_Your instructions_
Output the line containing "<instances>...</instances> (empty list", then every remaining line of the entries below, exactly as written and with no other text.

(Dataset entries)
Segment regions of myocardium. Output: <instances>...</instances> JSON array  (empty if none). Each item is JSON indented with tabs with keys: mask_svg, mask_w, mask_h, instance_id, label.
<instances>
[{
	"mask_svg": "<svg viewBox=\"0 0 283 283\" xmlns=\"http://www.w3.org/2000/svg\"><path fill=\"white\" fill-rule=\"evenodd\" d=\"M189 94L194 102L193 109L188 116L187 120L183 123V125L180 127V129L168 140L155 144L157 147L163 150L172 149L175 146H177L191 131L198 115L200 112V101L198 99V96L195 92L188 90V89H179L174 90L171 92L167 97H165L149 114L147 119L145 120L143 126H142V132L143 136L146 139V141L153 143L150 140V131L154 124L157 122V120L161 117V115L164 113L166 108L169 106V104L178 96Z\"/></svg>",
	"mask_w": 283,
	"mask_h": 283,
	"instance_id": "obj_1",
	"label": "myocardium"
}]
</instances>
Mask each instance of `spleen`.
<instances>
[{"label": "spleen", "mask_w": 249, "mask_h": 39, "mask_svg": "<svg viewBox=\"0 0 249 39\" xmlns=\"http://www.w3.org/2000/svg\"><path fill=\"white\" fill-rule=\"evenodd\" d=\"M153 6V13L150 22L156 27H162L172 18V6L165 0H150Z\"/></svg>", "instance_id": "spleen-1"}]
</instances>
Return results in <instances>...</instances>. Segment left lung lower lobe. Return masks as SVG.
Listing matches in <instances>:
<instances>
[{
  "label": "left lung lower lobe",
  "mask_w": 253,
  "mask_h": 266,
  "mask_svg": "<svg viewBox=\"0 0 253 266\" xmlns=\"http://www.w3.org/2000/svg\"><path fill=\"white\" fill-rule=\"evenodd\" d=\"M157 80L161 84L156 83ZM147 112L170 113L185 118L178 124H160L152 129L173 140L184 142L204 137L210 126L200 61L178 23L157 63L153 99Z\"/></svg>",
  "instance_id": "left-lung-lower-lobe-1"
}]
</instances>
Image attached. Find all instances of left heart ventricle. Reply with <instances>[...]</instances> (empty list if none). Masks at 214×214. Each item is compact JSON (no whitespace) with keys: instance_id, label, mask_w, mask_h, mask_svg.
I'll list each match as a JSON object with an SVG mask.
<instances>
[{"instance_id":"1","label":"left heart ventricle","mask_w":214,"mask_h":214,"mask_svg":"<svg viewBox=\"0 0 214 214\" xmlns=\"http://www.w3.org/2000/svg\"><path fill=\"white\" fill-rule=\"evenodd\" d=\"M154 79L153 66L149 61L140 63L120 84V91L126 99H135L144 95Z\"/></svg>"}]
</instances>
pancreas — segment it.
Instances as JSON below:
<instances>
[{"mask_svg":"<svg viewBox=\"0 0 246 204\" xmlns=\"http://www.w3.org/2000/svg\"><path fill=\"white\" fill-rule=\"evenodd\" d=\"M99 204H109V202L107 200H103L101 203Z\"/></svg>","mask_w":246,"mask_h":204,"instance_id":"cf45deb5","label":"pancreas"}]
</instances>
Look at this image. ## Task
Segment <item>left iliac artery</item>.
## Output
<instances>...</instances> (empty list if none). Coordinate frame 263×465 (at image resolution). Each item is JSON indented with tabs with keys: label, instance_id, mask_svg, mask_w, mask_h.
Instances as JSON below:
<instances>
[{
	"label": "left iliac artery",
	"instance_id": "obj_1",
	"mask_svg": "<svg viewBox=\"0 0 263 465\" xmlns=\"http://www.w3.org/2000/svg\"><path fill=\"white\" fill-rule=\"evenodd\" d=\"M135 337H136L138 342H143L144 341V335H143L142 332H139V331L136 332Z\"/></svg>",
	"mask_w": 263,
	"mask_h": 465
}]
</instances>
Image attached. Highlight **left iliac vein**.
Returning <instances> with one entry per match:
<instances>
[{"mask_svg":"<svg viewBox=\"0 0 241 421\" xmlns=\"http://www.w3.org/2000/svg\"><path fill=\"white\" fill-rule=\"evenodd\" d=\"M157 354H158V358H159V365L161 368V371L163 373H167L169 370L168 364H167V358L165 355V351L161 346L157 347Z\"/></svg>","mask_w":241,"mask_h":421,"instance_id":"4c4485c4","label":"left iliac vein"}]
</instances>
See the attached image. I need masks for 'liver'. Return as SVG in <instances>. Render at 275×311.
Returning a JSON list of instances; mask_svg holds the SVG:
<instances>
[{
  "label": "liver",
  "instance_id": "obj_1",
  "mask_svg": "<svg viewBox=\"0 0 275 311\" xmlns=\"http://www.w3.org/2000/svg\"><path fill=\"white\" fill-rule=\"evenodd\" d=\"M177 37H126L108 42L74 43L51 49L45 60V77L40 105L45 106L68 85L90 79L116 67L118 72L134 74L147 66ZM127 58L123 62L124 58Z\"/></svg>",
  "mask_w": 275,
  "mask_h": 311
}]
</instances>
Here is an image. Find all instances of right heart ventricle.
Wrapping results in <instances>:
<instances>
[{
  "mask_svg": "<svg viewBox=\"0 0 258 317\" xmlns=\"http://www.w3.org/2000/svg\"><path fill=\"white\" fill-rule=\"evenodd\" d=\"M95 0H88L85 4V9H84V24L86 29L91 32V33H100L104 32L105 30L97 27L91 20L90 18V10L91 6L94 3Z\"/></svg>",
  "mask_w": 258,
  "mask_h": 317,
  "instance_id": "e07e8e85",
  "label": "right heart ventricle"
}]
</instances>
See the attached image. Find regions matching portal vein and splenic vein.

_Solution for this task_
<instances>...</instances> (empty list if none). Coordinate frame 263×465 (at image resolution). Each item is JSON indented with tabs with keys: label, instance_id, mask_svg, mask_w, mask_h.
Instances as JSON below:
<instances>
[{
	"label": "left iliac artery",
	"instance_id": "obj_1",
	"mask_svg": "<svg viewBox=\"0 0 263 465\" xmlns=\"http://www.w3.org/2000/svg\"><path fill=\"white\" fill-rule=\"evenodd\" d=\"M135 337H136L138 342H143L144 341V335H143L142 332H139V331L136 332Z\"/></svg>",
	"mask_w": 263,
	"mask_h": 465
}]
</instances>
Image attached. Highlight **left iliac vein**.
Returning <instances> with one entry per match:
<instances>
[{"mask_svg":"<svg viewBox=\"0 0 241 421\" xmlns=\"http://www.w3.org/2000/svg\"><path fill=\"white\" fill-rule=\"evenodd\" d=\"M157 354H158V358H159V365L161 368V371L163 373H167L169 370L168 364H167V358L165 355V351L161 346L157 347Z\"/></svg>","mask_w":241,"mask_h":421,"instance_id":"4c4485c4","label":"left iliac vein"}]
</instances>
See the attached image. I need masks for 'liver'. Return as SVG in <instances>. Render at 275×311.
Returning a JSON list of instances; mask_svg holds the SVG:
<instances>
[{
  "label": "liver",
  "instance_id": "obj_1",
  "mask_svg": "<svg viewBox=\"0 0 275 311\" xmlns=\"http://www.w3.org/2000/svg\"><path fill=\"white\" fill-rule=\"evenodd\" d=\"M177 37H126L108 42L74 43L51 49L45 60V77L40 105L45 106L68 85L90 79L116 67L118 72L134 74L147 66ZM127 58L123 62L124 58Z\"/></svg>",
  "mask_w": 275,
  "mask_h": 311
}]
</instances>
Here is an image. Find all instances of right heart ventricle.
Wrapping results in <instances>:
<instances>
[{
  "mask_svg": "<svg viewBox=\"0 0 258 317\" xmlns=\"http://www.w3.org/2000/svg\"><path fill=\"white\" fill-rule=\"evenodd\" d=\"M95 0H88L85 4V9H84V24L86 29L91 32V33H100L104 32L105 30L97 27L91 20L90 18V10L91 6L94 3Z\"/></svg>",
  "mask_w": 258,
  "mask_h": 317,
  "instance_id": "e07e8e85",
  "label": "right heart ventricle"
}]
</instances>
See the attached image. Find regions matching portal vein and splenic vein.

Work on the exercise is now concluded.